1227Vues 0commentaires
Guillermo del Toro aime les monstres. Les gentils et les méchants monstres, les vrais et ceux qui vivent en nous. Les créatures du Labyrinthe de Pan, de Pacific Rim, de Blade ou de la Forme de l’Eau. Nightmare Alley, nouvelle adaptation du Charlatan de William Lindsay Gresham (le bouquin a déjà été porté à l’écran en 1947 avec Tyrone Power dans le rôle principal) s’inscrit dans cette longue tradition de films de « monstres ».
Quand Nightmare Alley s’ouvre sur une scène où Bradley Cooper met le feu à un cadavre pour mieux fuir une maison, on comprend qu’il est à sa façon un monstre. Et qu’en s’engageant dans un cirque à l’aube de la Seconde Guerre Mondiale, il va en croiser d’autres. Sur place, il apprendra en plus à devenir un escroc, en faisant croire qu’il peut lire dans les esprits des gens.
Le film raconte son ascension, et sa chute inévitable.
La première partie du long métrage se déroule dans l’univers du cirque des années 30, dans une ambiance superbement reconstituée. Guillermo del Toro y déplace avec aisance sa caméra, aidé par la sublime photo de Dan Laustsen, qui mélange habilement bleus et oranges, pour mieux nous raconter le monde des forains d’époque, où les attractions étaient parfois constituées de monstres de foire (on y exhibe notamment des fous -« geeks » en anglais-). Forcément, le réalisateur s’y éclate, n’oubliant pas d’aller jusqu’à mettre dans les décors des créatures en bouteille comme dans nombre de ses précédents films.
Mais le récit est trop long. Que veut vraiment raconter Del Toro ? On a l’impression qu’il se perd dans son univers, tant il prend du plaisir à le filmer. Au bout d’un temps, l’histoire finit par se rappeler à lui et le long métrage avance. Mais le rythme est étrange, et la gestion des personnages parfois décontenançante. Le seul point intéressant vient de la relation entre Bradley Cooper, sans doute trop sage pour le rôle, et Rooney Mara. On n’y croit jamais mais peut-être est-ce voulu ? Après tout, on suit le point de vue d’un escroc, qui serait bien capable de manipuler ses propres relations amoureuses.
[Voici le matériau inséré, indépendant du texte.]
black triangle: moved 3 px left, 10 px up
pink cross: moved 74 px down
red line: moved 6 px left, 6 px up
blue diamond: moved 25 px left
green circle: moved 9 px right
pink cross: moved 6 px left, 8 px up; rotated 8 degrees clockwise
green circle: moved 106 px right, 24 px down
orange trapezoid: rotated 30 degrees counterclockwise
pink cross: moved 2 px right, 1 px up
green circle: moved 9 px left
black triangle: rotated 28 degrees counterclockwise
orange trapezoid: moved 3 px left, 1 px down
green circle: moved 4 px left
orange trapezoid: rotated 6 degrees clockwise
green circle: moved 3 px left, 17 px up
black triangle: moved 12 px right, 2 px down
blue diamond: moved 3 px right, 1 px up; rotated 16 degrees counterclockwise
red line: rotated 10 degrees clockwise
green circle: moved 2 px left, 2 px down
La seconde partie est bien plus intéressante. Certes, le réalisateur y applique le petit manuel du film noir à la lettre mais Cooper est plus à l’aise et le personnage de Cate Blanchett superbe. On perd en ambiance ce qu’on gagne en épaisseur de scénario et en qualités de narration. Le rythme est soutenu et l’intrigue se suit en tension. Film noir mais film tout aussi coloré grâce à la photo, toujours aussi belle (on est néanmoins curieux de la version en noir et blanc, visible en France au Max Linder), Nightmare Alley fait s’y affronter des monstres.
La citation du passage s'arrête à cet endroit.